A lot of assistance has gone toward building up social infrastructure, which has had a positive impact on the development of human capital and promoted sustainable growth. China has not only helped to build schools, hospitals and world-class sporting and cultural facilities, but has also provided tens of thousands of scholarships to students from developing countries. All of this has been done without imposing conditions that affected any country's independence.

This win-win diplomacy has paid great dividends for China and the other countries involved. Today, 152 countries have joined the Belt and Road Initiative. It is this new type of relations that has allowed China to become the largest trading partner of most of the countries in the world.

However, not everyone is happy with China's high and growing prestige throughout the world, particularly the United States.

Such countries' basic concern is that China's assistance is lessening the dependence of developing countries, many of which are endowed with natural resources, on the West. They are afraid of losing their power to dictate to former colonies and semi-colonies and to use them as a source of raw materials for the West.

The imperialist states have therefore set themselves two tasks. One is slowing China's economic progress. The idea here is to make many of the big projects too expensive for China to finance, and the second is using all means to discourage developing countries from building and strengthening relations with China. They have employed a wide array of measures to attain these objectives, including a campaign of slander, economic sanctions, threats and provocations.

In their effort to discredit China's assistance, they have spun incredulous stories. One of the most persistent is that China wants to create a "debt trap" for poor countries in order to control them politically. They use this approach, because that is precisely what they have been doing since the end of World War II.

On the economic front, they are using sanctions against China and other developing countries. In the case of China, they are using frivolous excuses to put obstacles in the way of Chinese companies that are operating abroad, accusing them of spying and other wild charges, none of which they ever back up with evidence.

On China itself, they are trying to prevent it from obtaining high-tech equipment and tools that these countries export. In this regard, they have banned the export of some microchips to China. They have also forced other countries to do the same. When China reacts by controlling some of its high-tech exports to the West, we hear a hue and cry complaining of China being unfair. All their measures are forcing China to become tech self-reliant.

Despite these concerted hostile measures, the Belt and Road Initiative has become widely accepted. All the countries, developed and developing, that are participating in it are experiencing positive results. The connectivity by road, rail and sea has stimulated individual and regional economies, as well as the international economy.

Another reason that the US is failing in its effort to roll back the Belt and Road has to do with the economic situation in many Western countries. Many countries in the European Union are experiencing recessions or are close to being in that state.

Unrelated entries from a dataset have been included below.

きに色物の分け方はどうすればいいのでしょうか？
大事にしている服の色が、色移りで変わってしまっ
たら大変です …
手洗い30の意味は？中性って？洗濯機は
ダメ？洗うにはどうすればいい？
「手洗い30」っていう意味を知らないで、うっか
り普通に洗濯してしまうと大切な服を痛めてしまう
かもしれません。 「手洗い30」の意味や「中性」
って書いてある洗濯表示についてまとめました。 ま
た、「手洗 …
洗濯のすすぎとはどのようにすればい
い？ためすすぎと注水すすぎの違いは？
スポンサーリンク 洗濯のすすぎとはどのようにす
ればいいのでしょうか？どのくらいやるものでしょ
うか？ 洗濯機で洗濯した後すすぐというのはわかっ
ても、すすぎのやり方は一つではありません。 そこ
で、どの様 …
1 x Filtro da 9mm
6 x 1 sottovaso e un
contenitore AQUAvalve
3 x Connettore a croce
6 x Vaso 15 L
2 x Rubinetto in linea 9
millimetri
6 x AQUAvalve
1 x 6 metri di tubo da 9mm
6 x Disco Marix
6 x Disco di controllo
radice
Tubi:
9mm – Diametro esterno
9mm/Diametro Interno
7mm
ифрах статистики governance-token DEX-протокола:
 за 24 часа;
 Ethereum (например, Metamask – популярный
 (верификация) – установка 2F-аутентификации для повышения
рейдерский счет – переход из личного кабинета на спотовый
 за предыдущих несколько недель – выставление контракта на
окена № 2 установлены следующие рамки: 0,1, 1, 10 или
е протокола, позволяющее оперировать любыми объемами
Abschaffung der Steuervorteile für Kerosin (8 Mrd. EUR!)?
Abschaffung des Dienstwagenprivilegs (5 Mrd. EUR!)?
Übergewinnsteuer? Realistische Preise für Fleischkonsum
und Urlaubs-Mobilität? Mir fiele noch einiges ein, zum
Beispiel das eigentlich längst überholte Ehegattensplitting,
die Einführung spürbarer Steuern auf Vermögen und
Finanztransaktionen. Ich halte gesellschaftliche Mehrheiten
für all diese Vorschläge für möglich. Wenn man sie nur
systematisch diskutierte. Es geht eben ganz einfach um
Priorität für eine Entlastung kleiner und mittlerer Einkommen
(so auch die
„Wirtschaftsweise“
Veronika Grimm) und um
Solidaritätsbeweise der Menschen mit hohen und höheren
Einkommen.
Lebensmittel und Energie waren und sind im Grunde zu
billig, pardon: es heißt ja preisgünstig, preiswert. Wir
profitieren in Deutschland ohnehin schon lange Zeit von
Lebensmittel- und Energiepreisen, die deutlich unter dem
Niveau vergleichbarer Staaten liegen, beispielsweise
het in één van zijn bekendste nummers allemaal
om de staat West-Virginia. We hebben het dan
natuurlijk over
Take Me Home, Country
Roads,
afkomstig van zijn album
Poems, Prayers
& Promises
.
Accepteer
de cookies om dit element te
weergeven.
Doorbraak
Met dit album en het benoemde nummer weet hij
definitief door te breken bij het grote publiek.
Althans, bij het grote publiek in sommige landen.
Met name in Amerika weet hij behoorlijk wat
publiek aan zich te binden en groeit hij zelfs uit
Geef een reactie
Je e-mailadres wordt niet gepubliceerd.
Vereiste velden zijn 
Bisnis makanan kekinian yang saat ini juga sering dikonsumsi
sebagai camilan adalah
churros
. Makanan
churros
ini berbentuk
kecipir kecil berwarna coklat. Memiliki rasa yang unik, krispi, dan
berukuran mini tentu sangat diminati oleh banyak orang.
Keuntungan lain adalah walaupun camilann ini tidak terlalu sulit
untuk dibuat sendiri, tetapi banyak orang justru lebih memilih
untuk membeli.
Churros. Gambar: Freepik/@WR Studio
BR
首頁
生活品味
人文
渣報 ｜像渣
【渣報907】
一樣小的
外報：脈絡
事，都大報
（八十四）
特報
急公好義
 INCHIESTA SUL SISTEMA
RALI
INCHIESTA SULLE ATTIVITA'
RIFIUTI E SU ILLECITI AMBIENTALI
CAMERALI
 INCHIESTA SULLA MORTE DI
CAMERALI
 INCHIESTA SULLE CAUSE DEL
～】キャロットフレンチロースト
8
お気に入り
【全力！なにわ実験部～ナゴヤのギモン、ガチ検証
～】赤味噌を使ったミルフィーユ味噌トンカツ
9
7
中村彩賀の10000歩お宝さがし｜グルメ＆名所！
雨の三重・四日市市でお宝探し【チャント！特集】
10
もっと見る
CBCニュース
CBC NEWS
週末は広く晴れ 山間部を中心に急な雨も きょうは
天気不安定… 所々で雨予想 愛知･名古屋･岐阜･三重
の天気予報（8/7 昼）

In the US, many people are becoming worried by the fact that the dollar is losing ground in international commerce. The use of the dollar as a weapon to sanction the world has led to more countries turning their backs on the dollar and using their own currencies.

Over the past 10 years, the Belt and Road Initiative has contributed greatly to many of the positive changes in the world. Apart from the obvious and demonstrable progress that has been achieved by all countries and regions involved in the Belt and Road, we see some tangible spinoffs from this bold and innovative plan. The projects are forging closer people-to-people ties throughout the world, which has helped to promote friendship and solidarity among peoples from various countries and continents. No doubt this will lead to greater international solidarity.

The author is a former president of Guyana. The views do not necessarily reflect those of China Daily.